Sunday, July 15, 2018

I haven’t been any good at writing or anything lately, and feel so unlike myself, so I thought I would just write tonight, and see what dumped out.

This evening, I went to a champagne tasting at a winery I like downtown to celebrate Bastille Day, a day I didn’t actually know about until I looked it up just now to write this blog. Well, I take that back: I had heard of a holiday called Bastille Day, but I didn’t know why it was celebrated, even though I made a joke to Josh this very morning about getting the guillotines ready for my mother’s awful neighbor lady, and her unemployed adult son’s 50k new car. I had seen the promotion on facebook, though, and I very much like champagne, so it seemed like a good treat for myself upon arriving alone from a weekend at my parents house, plus a fine way to celebrate France winning the World Cup. For once, I didn’t follow soccer this year, but it seemed my mom and brother were supporting Croatia, so I adopted France to be argumentative when we were watching the final. This is a great example of the many flaws in my personality.

It turned out, my ignorance didn’t end at history; it wasn’t a tasting at all, but just a champagne the winery happened to be featuring. Between my work for the happy hour club and my low key wine problem, I personally know all the owners of wine businesses in my tiny town. They are all named Susan or Nancy, are handsome, older women, and like me. Susan at this winery lamented to tell me I had dumbly misunderstood her facebook posts on the subject, but gave me some free tastings anyway. Then, because of how I feel guilty when someone is nice to me, I felt like I needed to buy something.

The problem was, I had forgotten to bring the depressing book I had been planning to read, and deliberately left my phone as a kind of self-improvement exercise that I wasn’t sure the point of. Now even more I regretted it, because they were only selling the champagne by the glass, I had already told Susan that I had come in expressly for champagne, and I didn’t feel like I could just leave.

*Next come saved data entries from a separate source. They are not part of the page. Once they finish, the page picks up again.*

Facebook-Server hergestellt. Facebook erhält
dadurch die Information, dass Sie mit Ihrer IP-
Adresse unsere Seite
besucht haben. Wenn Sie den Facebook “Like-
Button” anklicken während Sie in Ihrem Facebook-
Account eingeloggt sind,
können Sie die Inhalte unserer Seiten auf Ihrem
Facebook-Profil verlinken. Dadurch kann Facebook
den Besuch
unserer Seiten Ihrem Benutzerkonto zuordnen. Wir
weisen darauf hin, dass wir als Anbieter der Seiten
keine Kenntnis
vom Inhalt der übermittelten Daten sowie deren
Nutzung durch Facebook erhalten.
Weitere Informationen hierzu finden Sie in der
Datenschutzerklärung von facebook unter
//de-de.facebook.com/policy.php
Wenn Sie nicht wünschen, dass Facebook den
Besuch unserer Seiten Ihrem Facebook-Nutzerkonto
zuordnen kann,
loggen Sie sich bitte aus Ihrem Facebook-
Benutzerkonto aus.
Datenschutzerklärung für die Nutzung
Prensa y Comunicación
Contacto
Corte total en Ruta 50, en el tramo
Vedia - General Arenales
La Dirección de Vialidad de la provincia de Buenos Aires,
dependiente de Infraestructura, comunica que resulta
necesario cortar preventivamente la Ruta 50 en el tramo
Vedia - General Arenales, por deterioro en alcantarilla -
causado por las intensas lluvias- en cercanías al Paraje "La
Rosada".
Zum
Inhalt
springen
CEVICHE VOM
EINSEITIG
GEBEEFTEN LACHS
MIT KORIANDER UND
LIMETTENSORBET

Then, I remembered that the winery featured an upstairs art gallery. Sometimes, on bleak winter Sundays, I have convinced my friends to come there and hold court for an afternoon. The gallery itself is a bright, wood-floored attic room shaped like a honeycomb cell, with big windows. Since it offers full directional views of Staunton, it’s a fun place to monopolize, pace, scheme, and fill up with echoing loudness. There is a long, beautiful Last Supper Style-esque table. And art, of course, the art.

I like art okay, but I am not so experienced at walking around alone, thinking carefully and quietly about art for the time it takes to drink one champagne glass, which for me, isn’t even very long. On first glance, it looked like a lot of wavy trees painted by someone who didn’t much love for the woods. Or maybe she liked them as an idea, but didn’t really have a lot of first hand knowledge of them, the way that some people will insist so much more loudly about an interest they never actually spend any time on. They were loud trees. Her artist’s statement used that word specifically.

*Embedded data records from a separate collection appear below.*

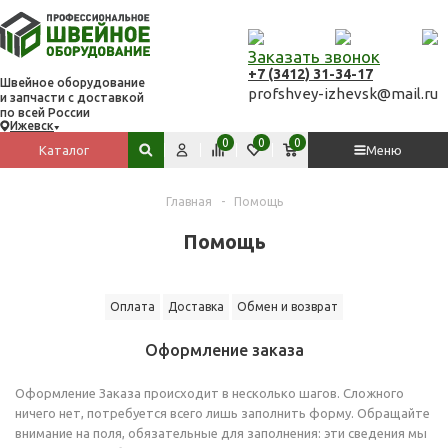
Заказать звонок
+7 (3412) 31-34-17
Швейное оборудование
profshvey-izhevsk@mail.ru
и запчасти с доставкой
по всей России
Ижевск
Вход
Сравнить
Избранное
Корзина
0
0
0
Каталог
Меню
Поиск по сайту
Главная
-
Помощь
Помощь
Оплата
Доставка
Обмен и возврат
Оформление заказа
Оформление Заказа происходит в несколько шагов. Сложного
ничего нет, потребуется всего лишь заполнить форму. Обращайте
внимание на поля, обязательные для заполнения: эти сведения мы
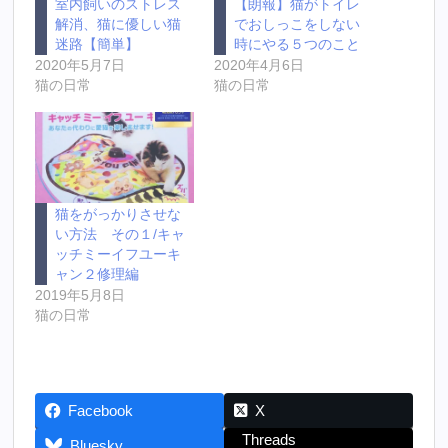
室内飼いのストレス
【朗報】猫がトイレ
解消、猫に優しい猫
でおしっこをしない
迷路【簡単】
時にやる５つのこと
2020年5月7日
2020年4月6日
猫の日常
猫の日常
猫をがっかりさせな
い方法 その１/キャ
ッチミーイフユーキ
ャン２修理編
2019年5月8日
猫の日常
Facebook
X
Threads
Bluesky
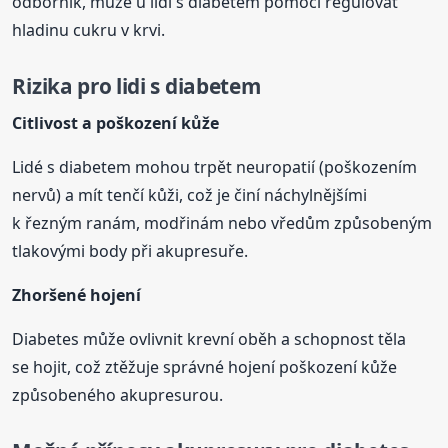
odborník, může u lidí s diabetem pomoci regulovat
hladinu cukru v krvi.
Rizika pro lidi s diabetem
Citlivost a poškození kůže
Lidé s diabetem mohou trpět neuropatií (poškozením
nervů) a mít tenčí kůži, což je činí náchylnějšími
k řezným ranám, modřinám nebo vředům způsobeným
tlakovými body při akupresuře.
Zhoršené hojení
Diabetes může ovlivnit krevní oběh a schopnost těla
se hojit, což ztěžuje správné hojení poškození kůže
způsobeného akupresurou.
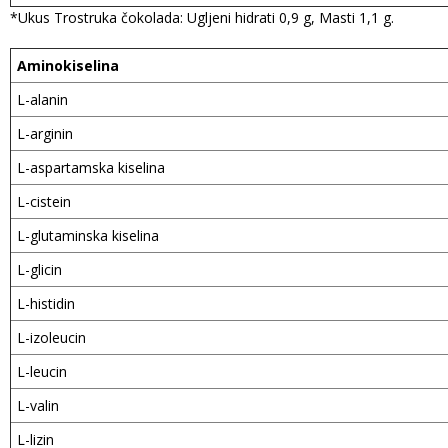
*Ukus Trostruka čokolada: Ugljeni hidrati 0,9 g, Masti 1,1 g.
Aminokiselina
L-alanin
L-arginin
L-aspartamska kiselina
L-cistein
L-glutaminska kiselina
L-glicin
L-histidin
L-izoleucin
L-leucin
L-valin
L-lizin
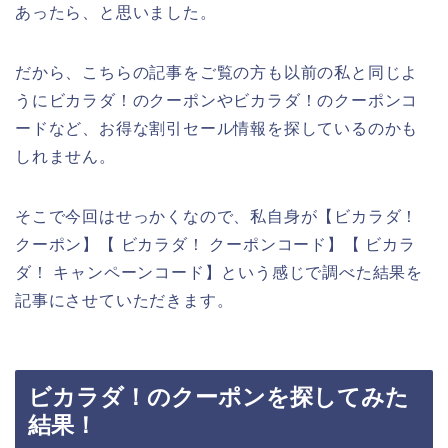
あったら、と思いました。
だから、こちらの記事をご覧の方も以前の私と同じよ
うにビカラダ！のクーポンやビカラダ！のクーポンコ
ードなど、お得な割引セール情報を探しているのかも
しれません。
そこで今回はせっかくなので、私自身が【ビカラダ！
クーポン】【 ビカラダ！ クーポンコード】【 ビカラ
ダ！ キャンペーンコード】という感じで調べた結果を
記事にさせていただきます。
ビカラダ！のクーポンを探してみた
結果！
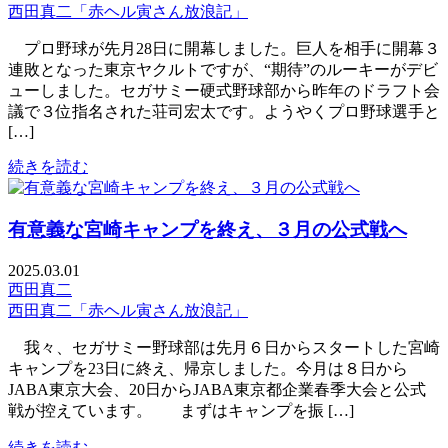
西田真二「赤ヘル寅さん放浪記」
プロ野球が先月28日に開幕しました。巨人を相手に開幕３
連敗となった東京ヤクルトですが、“期待”のルーキーがデビ
ューしました。セガサミー硬式野球部から昨年のドラフト会
議で３位指名された荘司宏太です。ようやくプロ野球選手と
[…]
続きを読む
有意義な宮崎キャンプを終え、３月の公式戦へ
2025.03.01
西田真二
西田真二「赤ヘル寅さん放浪記」
我々、セガサミー野球部は先月６日からスタートした宮崎
キャンプを23日に終え、帰京しました。今月は８日から
JABA東京大会、20日からJABA東京都企業春季大会と公式
戦が控えています。 まずはキャンプを振 […]
続きを読む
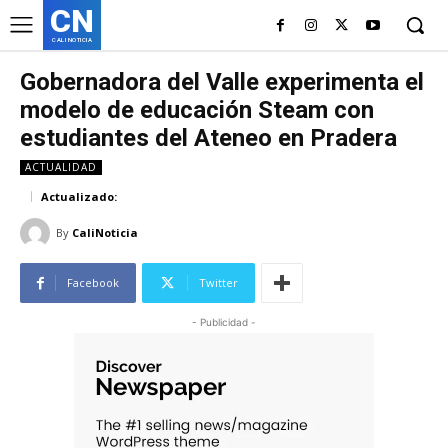
CN
CALI NOTICIA
Gobernadora del Valle experimenta el
modelo de educación Steam con
estudiantes del Ateneo en Pradera
ACTUALIDAD
Actualizado:
By
CaliNoticia
Facebook
Twitter
- Publicidad -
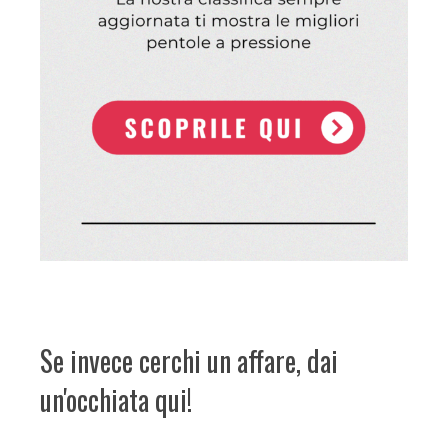
Se invece cerchi un affare, dai
un'occhiata qui!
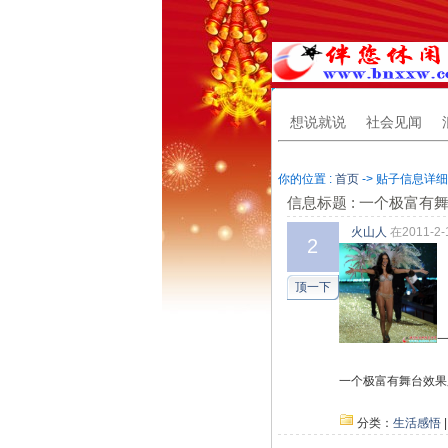
想说就说
社会见闻
你的位置 :
首页
-> 贴子信息详细
信息标题 : 一个极富
火山人
在2011-2-
2
顶一下
一个极富有舞台效果
分类：
生活感悟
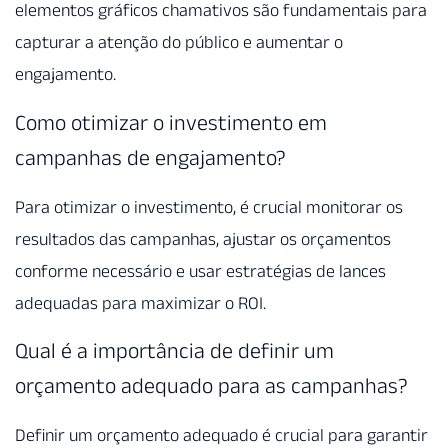
elementos gráficos chamativos são fundamentais para
capturar a atenção do público e aumentar o
engajamento.
Como otimizar o investimento em
campanhas de engajamento?
Para otimizar o investimento, é crucial monitorar os
resultados das campanhas, ajustar os orçamentos
conforme necessário e usar estratégias de lances
adequadas para maximizar o ROI.
Qual é a importância de definir um
orçamento adequado para as campanhas?
Definir um orçamento adequado é crucial para garantir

Thinking about the trees, the nature of the trees, and connections, I remembered how over the weekend, my father had advised me about my favorite catalpa tree in my yard. We were both lightly drunk so I was talking too much about what I liked about this tree: a squat, little globe-shaped mound of catalpa leaves, effectively bonzai’d by the power company having shaved it down to the height of the lowest telephone wire some years before we moved in. It created a stooped, cute effect, like a Miyazaki grandfather monster, and I hung lanterns accordingly, planted up the underside with hosta, spiderwort, wood poppy, Japanese painted fern, and lenten rose.

Upon hearing all my misguided love, my father shook his head, and told me, “You don’t understand: that tree still thinks it’s 30 foot tall.”